SOURCE MATERIAL:
▬▬▬▬▬▬▬▬▬▬

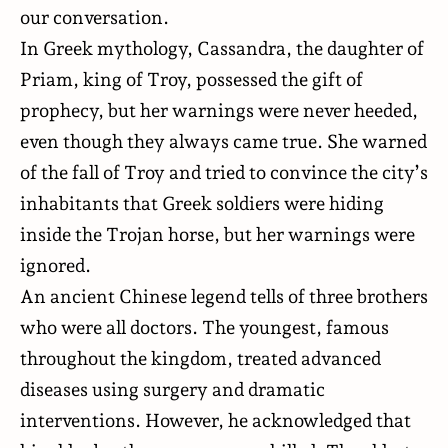
our conversation.
In Greek mythology, Cassandra, the daughter of
Priam, king of Troy,
possessed
the gift of
prophecy, but her warnings were never heeded,
even though they always came true. She warned
of the fall of Troy and tried to convince the city’s
inhabitants that Greek soldiers were hiding
inside the Trojan horse, but her warnings were
ignored.
An ancient Chinese legend
tells
of three brothers
who were all doctors. The youngest, famous
throughout the kingdom, treated advanced
diseases using surgery and dramatic
interventions. However, he acknowledged that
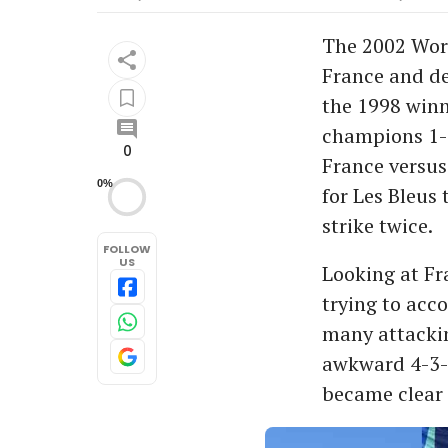
The 2002 Wor
France and de
the 1998 winn
champions 1-
0
France versus
0%
for Les Bleus 
strike twice.
FOLLOW
US
Looking at Fr
trying to acc
many attackin
awkward 4-3-2
became clear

▬▬▬▬▬▬▬▬▬▬

EXERCISE PROMPT: Look through the entries for the string "Greek". Every line that has it belongs in the answer.

EXERCISE RESPONSE:
In Greek mythology, Cassandra, the daughter of
inhabitants that Greek soldiers were hiding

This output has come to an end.